Glazed eyes means the death of a writer. From agents to friends who stumble across our writing, certain mistakes will cause readers to yawn, roll their eyes, or continue to scroll for a different article.
1. Being verbs
Are you serious, Hope? Yes . . . yes I am. If you were to pepper action words in your writing, a reader is guaranteed to continue reading. But if I was to thrust in a being verb, our reader will already be on another page.
2. Too much description
The dagger to the heart for several writers I know. Hear me out. Description spruces up paragraphs in incredible ways. However, if you take two pages to describe a hot dog stand, you might want to annihilate a couple of sentences.
3. Split infinitives
This one surprised me a bit.

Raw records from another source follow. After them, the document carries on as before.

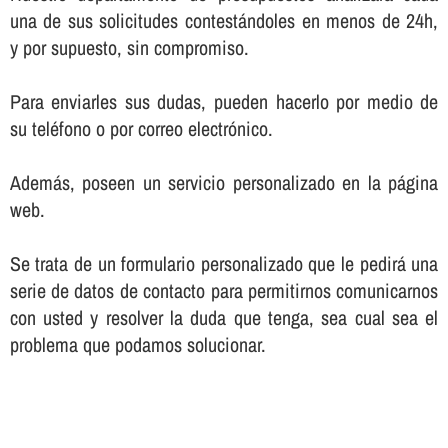
una de sus solicitudes contestándoles en menos de 24h,
y por supuesto, sin compromiso.
Para enviarles sus dudas, pueden hacerlo por medio de
su teléfono o por correo electrónico.
Además, poseen un servicio personalizado en la página
web.
Se trata de un formulario personalizado que le pedirá una
serie de datos de contacto para permitirnos comunicarnos
con usted y resolver la duda que tenga, sea cual sea el
problema que podamos solucionar.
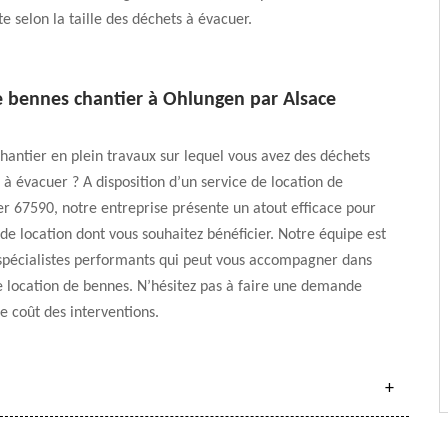
 selon la taille des déchets à évacuer.
e bennes chantier à Ohlungen par Alsace
hantier en plein travaux sur lequel vous avez des déchets
 à évacuer ? A disposition d’un service de location de
r 67590, notre entreprise présente un atout efficace pour
de location dont vous souhaitez bénéficier. Notre équipe est
pécialistes performants qui peut vous accompagner dans
e location de bennes. N’hésitez pas à faire une demande
le coût des interventions.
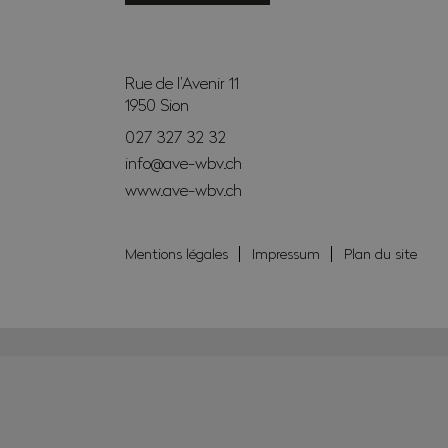
Rue de l’Avenir 11
1950
Sion
027 327 32 32
info@ave-wbv.ch
www.ave-wbv.ch
Mentions légales
Impressum
Plan du site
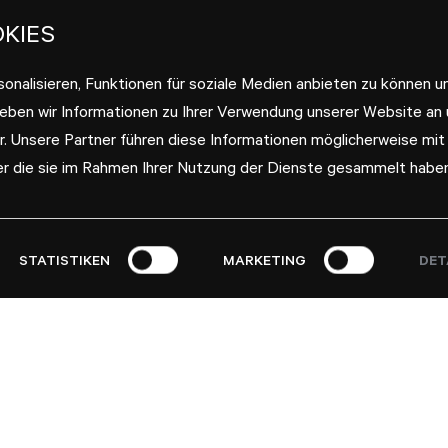
KIES
onalisieren, Funktionen für soziale Medien anbieten zu können u
geben wir Informationen zu Ihrer Verwendung unserer Website an
r. Unsere Partner führen diese Informationen möglicherweise mit
er die sie im Rahmen Ihrer Nutzung der Dienste gesammelt haben
STATISTIKEN
MARKETING
DET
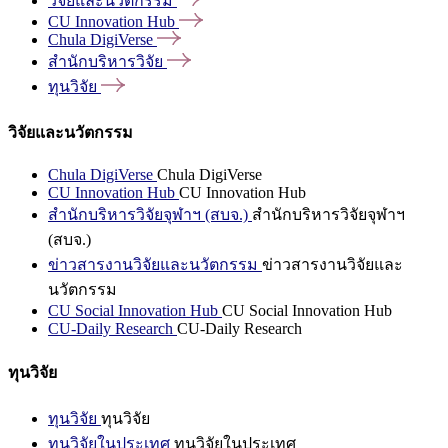
วิจัยและนวัตกรรม
CU Innovation
Hub
Chula
DigiVerse
สำนักบริหารวิจัย
ทุนวิจัย
วิจัยและนวัตกรรม
Chula DigiVerse
Chula DigiVerse
CU Innovation Hub
CU Innovation Hub
สำนักบริหารวิจัยจุฬาฯ (สบจ.)
สำนักบริหารวิจัยจุฬาฯ
(สบจ.)
ข่าวสารงานวิจัยและนวัตกรรม
ข่าวสารงานวิจัยและ
นวัตกรรม
CU Social Innovation Hub
CU Social Innovation Hub
CU-Daily Research
CU-Daily Research
ทุนวิจัย
ทุนวิจัย
ทุนวิจัย
ทุนวิจัยในประเทศ
ทุนวิจัยในประเทศ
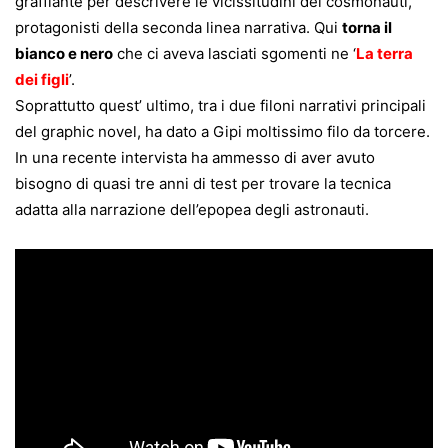
graffiante per descrivere le vicissitudini dei cosmonauti,
protagonisti della seconda linea narrativa. Qui
torna il
bianco e nero
che ci aveva lasciati sgomenti ne ‘
La terra
dei figli
’.
Soprattutto quest’ ultimo, tra i due filoni narrativi principali
del graphic novel, ha dato a Gipi moltissimo filo da torcere.
In una recente intervista ha ammesso di aver avuto
bisogno di quasi tre anni di test per trovare la tecnica
adatta alla narrazione dell’epopea degli astronauti.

Sometimes split infinitives work like the famous "Star Trek" quotation. But most of the time, the adverb or adjective splits the sentence in an awkward way (like Ross and Rachel on a break).
4. Adverbs
Adverbs tend to litter descriptions. While not inherently bad, use them sparingly, or readers will react to your writing poorly.
5. Hogging one sense
Typically sight or hearing.
6. That, that, that
Most of the time, you can eliminate "that" words, and your sentence will remain unscathed.
7. Long sentences
8. "As monsters"
Coined by Cyle Young, agent of Hartline Literary. Try to reroute sentences using this word.
9. Realistic dialogue
What do you mean, Hope? Do you just want my characters to talk in gibberish? No, no I don't. By realistic, I mean dialogue that doesn't progress the plot. Small talk tends to garner small audiences.
10. It
It is so vague. Try to replace "it" with a better descriptor.
11. Superfluous sentences
I fall guilty under this one. I'll create an epic sentence, but the phrase cannot fit anywhere in the prose. So I will force the thing into the paragraph anyway.